PROBLEM DESCRIPTION:
The answer is a single number: the count of lines in the records below that contain the word "down".

MATERIALS PROVIDED:
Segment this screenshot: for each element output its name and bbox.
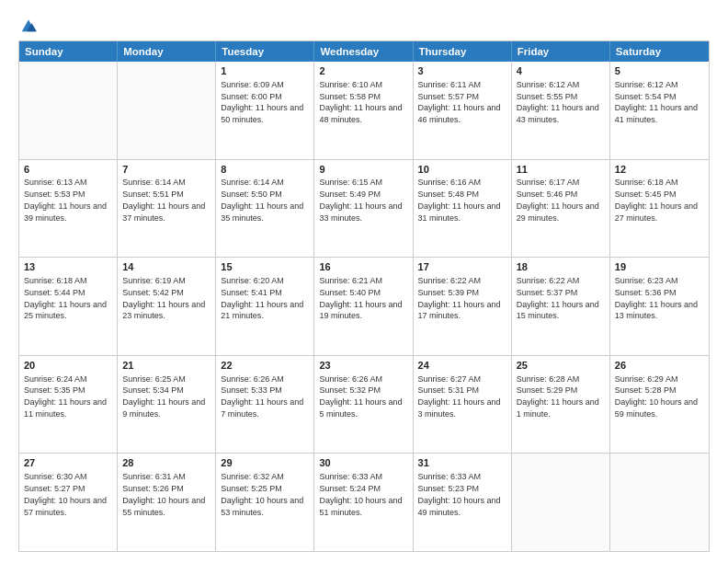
- cell-info: Sunrise: 6:17 AM Sunset: 5:46 PM Dayligh…: [517, 178, 599, 222]
- cell-info: Sunrise: 6:11 AM Sunset: 5:57 PM Dayligh…: [418, 80, 501, 124]
- logo-icon: [20, 17, 37, 33]
- header-day-monday: Monday: [118, 41, 216, 62]
- calendar-row-3: 20Sunrise: 6:24 AM Sunset: 5:35 PM Dayli…: [19, 355, 709, 454]
- calendar-cell-r2-c5: 18Sunrise: 6:22 AM Sunset: 5:37 PM Dayli…: [512, 258, 610, 355]
- calendar-cell-r3-c3: 23Sunrise: 6:26 AM Sunset: 5:32 PM Dayli…: [314, 356, 413, 454]
- day-number: 16: [319, 260, 407, 274]
- calendar-cell-r1-c2: 8Sunrise: 6:14 AM Sunset: 5:50 PM Daylig…: [216, 160, 314, 258]
- calendar-cell-r0-c5: 4Sunrise: 6:12 AM Sunset: 5:55 PM Daylig…: [512, 62, 610, 159]
- day-number: 19: [615, 260, 704, 274]
- cell-info: Sunrise: 6:19 AM Sunset: 5:42 PM Dayligh…: [122, 276, 205, 320]
- cell-info: Sunrise: 6:15 AM Sunset: 5:49 PM Dayligh…: [319, 178, 402, 222]
- header-day-tuesday: Tuesday: [216, 41, 314, 62]
- day-number: 28: [122, 456, 210, 470]
- day-number: 12: [615, 163, 704, 177]
- day-number: 21: [122, 359, 210, 373]
- header-day-saturday: Saturday: [610, 41, 709, 62]
- cell-info: Sunrise: 6:16 AM Sunset: 5:48 PM Dayligh…: [418, 178, 501, 222]
- cell-info: Sunrise: 6:18 AM Sunset: 5:45 PM Dayligh…: [615, 178, 698, 222]
- cell-info: Sunrise: 6:14 AM Sunset: 5:51 PM Dayligh…: [122, 178, 205, 222]
- calendar-cell-r1-c6: 12Sunrise: 6:18 AM Sunset: 5:45 PM Dayli…: [610, 160, 709, 258]
- calendar-cell-r0-c0: [19, 62, 118, 159]
- day-number: 17: [418, 260, 506, 274]
- calendar-cell-r0-c2: 1Sunrise: 6:09 AM Sunset: 6:00 PM Daylig…: [216, 62, 314, 159]
- day-number: 29: [221, 456, 309, 470]
- day-number: 4: [517, 64, 605, 78]
- cell-info: Sunrise: 6:28 AM Sunset: 5:29 PM Dayligh…: [517, 374, 599, 419]
- header: [18, 17, 710, 33]
- calendar-cell-r4-c3: 30Sunrise: 6:33 AM Sunset: 5:24 PM Dayli…: [314, 454, 413, 551]
- day-number: 24: [418, 359, 506, 373]
- day-number: 14: [122, 260, 210, 274]
- calendar-cell-r0-c3: 2Sunrise: 6:10 AM Sunset: 5:58 PM Daylig…: [314, 62, 413, 159]
- cell-info: Sunrise: 6:30 AM Sunset: 5:27 PM Dayligh…: [24, 472, 107, 516]
- calendar-cell-r3-c4: 24Sunrise: 6:27 AM Sunset: 5:31 PM Dayli…: [414, 356, 512, 454]
- cell-info: Sunrise: 6:33 AM Sunset: 5:23 PM Dayligh…: [418, 472, 501, 516]
- calendar-cell-r4-c1: 28Sunrise: 6:31 AM Sunset: 5:26 PM Dayli…: [118, 454, 216, 551]
- calendar-header: SundayMondayTuesdayWednesdayThursdayFrid…: [19, 41, 709, 62]
- cell-info: Sunrise: 6:10 AM Sunset: 5:58 PM Dayligh…: [319, 80, 402, 124]
- cell-info: Sunrise: 6:09 AM Sunset: 6:00 PM Dayligh…: [221, 80, 303, 124]
- calendar-cell-r1-c0: 6Sunrise: 6:13 AM Sunset: 5:53 PM Daylig…: [19, 160, 118, 258]
- calendar-cell-r2-c0: 13Sunrise: 6:18 AM Sunset: 5:44 PM Dayli…: [19, 258, 118, 355]
- calendar-cell-r2-c6: 19Sunrise: 6:23 AM Sunset: 5:36 PM Dayli…: [610, 258, 709, 355]
- calendar-cell-r2-c2: 15Sunrise: 6:20 AM Sunset: 5:41 PM Dayli…: [216, 258, 314, 355]
- header-day-sunday: Sunday: [19, 41, 118, 62]
- calendar-cell-r2-c4: 17Sunrise: 6:22 AM Sunset: 5:39 PM Dayli…: [414, 258, 512, 355]
- day-number: 10: [418, 163, 506, 177]
- day-number: 13: [24, 260, 112, 274]
- calendar-cell-r1-c5: 11Sunrise: 6:17 AM Sunset: 5:46 PM Dayli…: [512, 160, 610, 258]
- calendar-body: 1Sunrise: 6:09 AM Sunset: 6:00 PM Daylig…: [19, 62, 709, 551]
- cell-info: Sunrise: 6:23 AM Sunset: 5:36 PM Dayligh…: [615, 276, 698, 320]
- calendar-cell-r2-c3: 16Sunrise: 6:21 AM Sunset: 5:40 PM Dayli…: [314, 258, 413, 355]
- cell-info: Sunrise: 6:26 AM Sunset: 5:33 PM Dayligh…: [221, 374, 303, 419]
- cell-info: Sunrise: 6:18 AM Sunset: 5:44 PM Dayligh…: [24, 276, 107, 320]
- calendar-row-2: 13Sunrise: 6:18 AM Sunset: 5:44 PM Dayli…: [19, 257, 709, 355]
- day-number: 23: [319, 359, 407, 373]
- cell-info: Sunrise: 6:25 AM Sunset: 5:34 PM Dayligh…: [122, 374, 205, 419]
- day-number: 25: [517, 359, 605, 373]
- cell-info: Sunrise: 6:29 AM Sunset: 5:28 PM Dayligh…: [615, 374, 698, 419]
- day-number: 6: [24, 163, 112, 177]
- calendar-row-4: 27Sunrise: 6:30 AM Sunset: 5:27 PM Dayli…: [19, 453, 709, 551]
- day-number: 11: [517, 163, 605, 177]
- cell-info: Sunrise: 6:13 AM Sunset: 5:53 PM Dayligh…: [24, 178, 107, 222]
- day-number: 31: [418, 456, 506, 470]
- day-number: 9: [319, 163, 407, 177]
- calendar-cell-r4-c6: [610, 454, 709, 551]
- cell-info: Sunrise: 6:26 AM Sunset: 5:32 PM Dayligh…: [319, 374, 402, 419]
- calendar-cell-r3-c2: 22Sunrise: 6:26 AM Sunset: 5:33 PM Dayli…: [216, 356, 314, 454]
- day-number: 2: [319, 64, 407, 78]
- calendar-cell-r0-c1: [118, 62, 216, 159]
- day-number: 30: [319, 456, 407, 470]
- calendar-cell-r1-c1: 7Sunrise: 6:14 AM Sunset: 5:51 PM Daylig…: [118, 160, 216, 258]
- day-number: 15: [221, 260, 309, 274]
- header-day-thursday: Thursday: [414, 41, 512, 62]
- cell-info: Sunrise: 6:12 AM Sunset: 5:54 PM Dayligh…: [615, 80, 698, 124]
- cell-info: Sunrise: 6:22 AM Sunset: 5:39 PM Dayligh…: [418, 276, 501, 320]
- header-day-friday: Friday: [512, 41, 610, 62]
- calendar-row-0: 1Sunrise: 6:09 AM Sunset: 6:00 PM Daylig…: [19, 62, 709, 159]
- calendar-row-1: 6Sunrise: 6:13 AM Sunset: 5:53 PM Daylig…: [19, 159, 709, 258]
- day-number: 7: [122, 163, 210, 177]
- cell-info: Sunrise: 6:32 AM Sunset: 5:25 PM Dayligh…: [221, 472, 303, 516]
- page: SundayMondayTuesdayWednesdayThursdayFrid…: [0, 0, 728, 563]
- calendar-cell-r4-c0: 27Sunrise: 6:30 AM Sunset: 5:27 PM Dayli…: [19, 454, 118, 551]
- calendar-cell-r3-c1: 21Sunrise: 6:25 AM Sunset: 5:34 PM Dayli…: [118, 356, 216, 454]
- day-number: 22: [221, 359, 309, 373]
- calendar-cell-r3-c5: 25Sunrise: 6:28 AM Sunset: 5:29 PM Dayli…: [512, 356, 610, 454]
- cell-info: Sunrise: 6:31 AM Sunset: 5:26 PM Dayligh…: [122, 472, 205, 516]
- day-number: 1: [221, 64, 309, 78]
- day-number: 8: [221, 163, 309, 177]
- calendar-cell-r3-c0: 20Sunrise: 6:24 AM Sunset: 5:35 PM Dayli…: [19, 356, 118, 454]
- cell-info: Sunrise: 6:24 AM Sunset: 5:35 PM Dayligh…: [24, 374, 107, 419]
- calendar: SundayMondayTuesdayWednesdayThursdayFrid…: [18, 40, 710, 552]
- day-number: 26: [615, 359, 704, 373]
- calendar-cell-r4-c5: [512, 454, 610, 551]
- day-number: 20: [24, 359, 112, 373]
- calendar-cell-r1-c3: 9Sunrise: 6:15 AM Sunset: 5:49 PM Daylig…: [314, 160, 413, 258]
- cell-info: Sunrise: 6:22 AM Sunset: 5:37 PM Dayligh…: [517, 276, 599, 320]
- day-number: 18: [517, 260, 605, 274]
- calendar-cell-r2-c1: 14Sunrise: 6:19 AM Sunset: 5:42 PM Dayli…: [118, 258, 216, 355]
- calendar-cell-r4-c4: 31Sunrise: 6:33 AM Sunset: 5:23 PM Dayli…: [414, 454, 512, 551]
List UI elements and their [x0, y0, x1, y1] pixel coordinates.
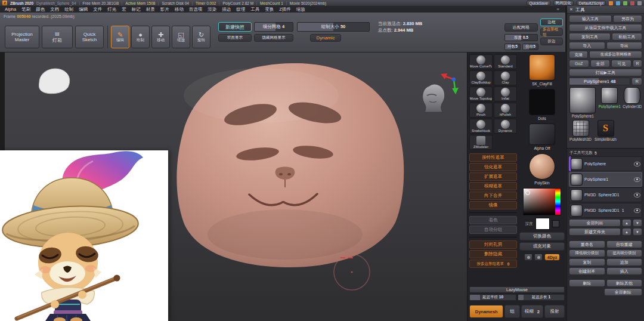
- hide-mesh-button[interactable]: 隐藏网格显示: [254, 34, 293, 42]
- lightbox-button[interactable]: ▤ 灯箱: [42, 26, 73, 48]
- menu-item[interactable]: 编辑: [79, 7, 88, 13]
- subtool-down-button[interactable]: ▼: [633, 219, 642, 227]
- subtool-up-button[interactable]: ▲: [622, 219, 631, 227]
- brush-item[interactable]: Move CurveTube: [469, 54, 493, 69]
- brush-item[interactable]: ZModeler: [469, 135, 493, 150]
- plugin-button[interactable]: 民间汉化: [553, 1, 574, 5]
- titlebar-icon-5[interactable]: [637, 1, 642, 5]
- grow-mask-button[interactable]: 扩展遮罩: [469, 172, 517, 181]
- visibility-eye-icon[interactable]: [634, 193, 640, 197]
- visibility-eye-icon[interactable]: [634, 208, 640, 213]
- higher-subdiv-button[interactable]: 提高细分级别: [606, 249, 643, 257]
- color-picker[interactable]: [523, 188, 561, 215]
- hue-strip[interactable]: [555, 189, 561, 215]
- new-folder-button[interactable]: 新建文件夹: [569, 228, 621, 236]
- close-icon[interactable]: ✕: [569, 7, 573, 12]
- tool-thumbnail-polymesh[interactable]: [572, 120, 589, 137]
- brush-item[interactable]: Standard: [494, 54, 517, 69]
- tool-thumbnail-cylinder[interactable]: [624, 87, 640, 104]
- brush-item[interactable]: ClayBuildup: [469, 70, 493, 85]
- border-toggle[interactable]: 边框: [540, 18, 563, 26]
- subdiv-slider[interactable]: 细分网格 4: [254, 22, 293, 32]
- lazy-radius-slider[interactable]: 延迟半径 10: [469, 294, 516, 301]
- merge-down-button[interactable]: 向下合并: [469, 192, 517, 200]
- goz-r-button[interactable]: R: [633, 60, 642, 67]
- view-bust-icon[interactable]: [423, 84, 445, 112]
- menu-item[interactable]: Z插件: [279, 7, 291, 13]
- copy-tool-button[interactable]: 复制工具: [569, 33, 611, 41]
- quick-sketch-button[interactable]: Quick Sketch: [75, 26, 104, 48]
- menu-item[interactable]: 材质: [146, 7, 155, 13]
- draw-size-slider[interactable]: 绘制大小 50: [297, 22, 370, 32]
- match-mesh-button[interactable]: 匹配网格: [504, 23, 538, 32]
- menu-item[interactable]: 标记: [132, 7, 141, 13]
- sharpen-mask-button[interactable]: 锐化遮罩: [469, 163, 517, 171]
- menu-more-icon[interactable]: ≡: [557, 7, 561, 12]
- import-button[interactable]: 导入: [569, 42, 605, 50]
- menu-item[interactable]: 变换: [265, 7, 274, 13]
- menu-item[interactable]: 缩放: [296, 7, 305, 13]
- lazymouse-header[interactable]: LazyMouse: [469, 286, 565, 293]
- mirror-button[interactable]: 镜像: [469, 201, 517, 209]
- dynamesh-blur-slider[interactable]: 模糊 2: [521, 305, 543, 318]
- titlebar-icon-3[interactable]: [623, 1, 627, 5]
- crease-toggle[interactable]: 折边: [540, 38, 563, 45]
- mini-icon-button-2[interactable]: [534, 254, 543, 261]
- titlebar-icon-2[interactable]: [616, 1, 620, 5]
- close-holes-button[interactable]: 封闭孔洞: [469, 240, 517, 249]
- segments-slider[interactable]: 分段5: [522, 44, 538, 50]
- menu-item[interactable]: 绘制: [64, 7, 73, 13]
- current-brush-preview[interactable]: [529, 54, 555, 81]
- auto-rebuild-button[interactable]: 自动重建: [606, 240, 643, 248]
- menu-item[interactable]: 颜色: [36, 7, 45, 13]
- dynamesh-button[interactable]: Dynamesh: [469, 305, 503, 318]
- quicksave-button[interactable]: QuickSave: [527, 1, 550, 5]
- menu-item[interactable]: 宏: [122, 7, 126, 13]
- visibility-eye-icon[interactable]: [634, 162, 640, 166]
- visibility-eye-icon[interactable]: [634, 177, 640, 182]
- menu-item[interactable]: 纹理: [236, 7, 245, 13]
- folder-down-button[interactable]: ▼: [633, 228, 642, 236]
- subtool-row[interactable]: PolySphere: [569, 156, 642, 171]
- menu-item[interactable]: 文件: [93, 7, 102, 13]
- active-tool-slider[interactable]: PolySphere1 48: [569, 78, 630, 85]
- double-sided-button[interactable]: 双面显示: [218, 34, 252, 42]
- stroke-picker[interactable]: [529, 89, 555, 115]
- tool-r-button[interactable]: R: [631, 78, 642, 85]
- menu-item[interactable]: 首选项: [189, 7, 203, 13]
- lightbox-tool-button[interactable]: 灯箱▶工具: [569, 69, 642, 76]
- list-all-button[interactable]: 全部列出: [569, 219, 621, 227]
- delete-all-button[interactable]: 全部删除: [604, 288, 643, 296]
- saturation-square[interactable]: [524, 189, 555, 215]
- save-as-button[interactable]: 另存为: [613, 15, 642, 23]
- titlebar-icon-4[interactable]: [630, 1, 634, 5]
- blur-mask-button[interactable]: 模糊遮罩: [469, 182, 517, 190]
- current-color-swatch[interactable]: [535, 218, 550, 230]
- brush-item[interactable]: Dynamic: [494, 119, 517, 134]
- autogroup-button[interactable]: 自动分组: [469, 226, 517, 234]
- 4dyz-button[interactable]: 4Dyz: [544, 254, 560, 261]
- subtool-row[interactable]: PM3D_Sphere3D1: [569, 187, 642, 202]
- move-mode-button[interactable]: ✚ 移动: [151, 26, 170, 48]
- menu-item[interactable]: 笔刷: [21, 7, 30, 13]
- fill-object-button[interactable]: 填充对象: [519, 242, 565, 251]
- tool-thumbnail-active[interactable]: [569, 87, 596, 113]
- export-button[interactable]: 导出: [606, 42, 643, 50]
- menu-item[interactable]: 文档: [50, 7, 59, 13]
- subtool-row[interactable]: PM3D_Sphere3D1_1: [569, 203, 642, 218]
- scale-mode-button[interactable]: ◱ 缩放: [172, 26, 190, 48]
- draw-mode-button[interactable]: ● 绘制: [131, 26, 150, 48]
- dynamesh-project-button[interactable]: 投射: [544, 305, 565, 318]
- snapshot-button[interactable]: 新建快照: [218, 22, 252, 32]
- goz-visible-button[interactable]: 可见: [611, 60, 631, 67]
- material-picker[interactable]: [529, 153, 555, 180]
- create-copy-button[interactable]: 创建副本: [569, 267, 605, 275]
- insert-button[interactable]: 插入: [606, 267, 643, 275]
- rotate-mode-button[interactable]: ↻ 旋转: [192, 26, 210, 48]
- menu-item[interactable]: 渲染: [208, 7, 216, 13]
- tool-thumbnail-simplebrush[interactable]: S: [597, 120, 614, 137]
- duplicate-button[interactable]: 复制: [569, 258, 605, 266]
- goz-all-button[interactable]: 全部: [590, 60, 611, 67]
- rename-button[interactable]: 重命名: [569, 240, 605, 248]
- folder-up-button[interactable]: ▲: [622, 228, 631, 236]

WORKED SOLUTION:
3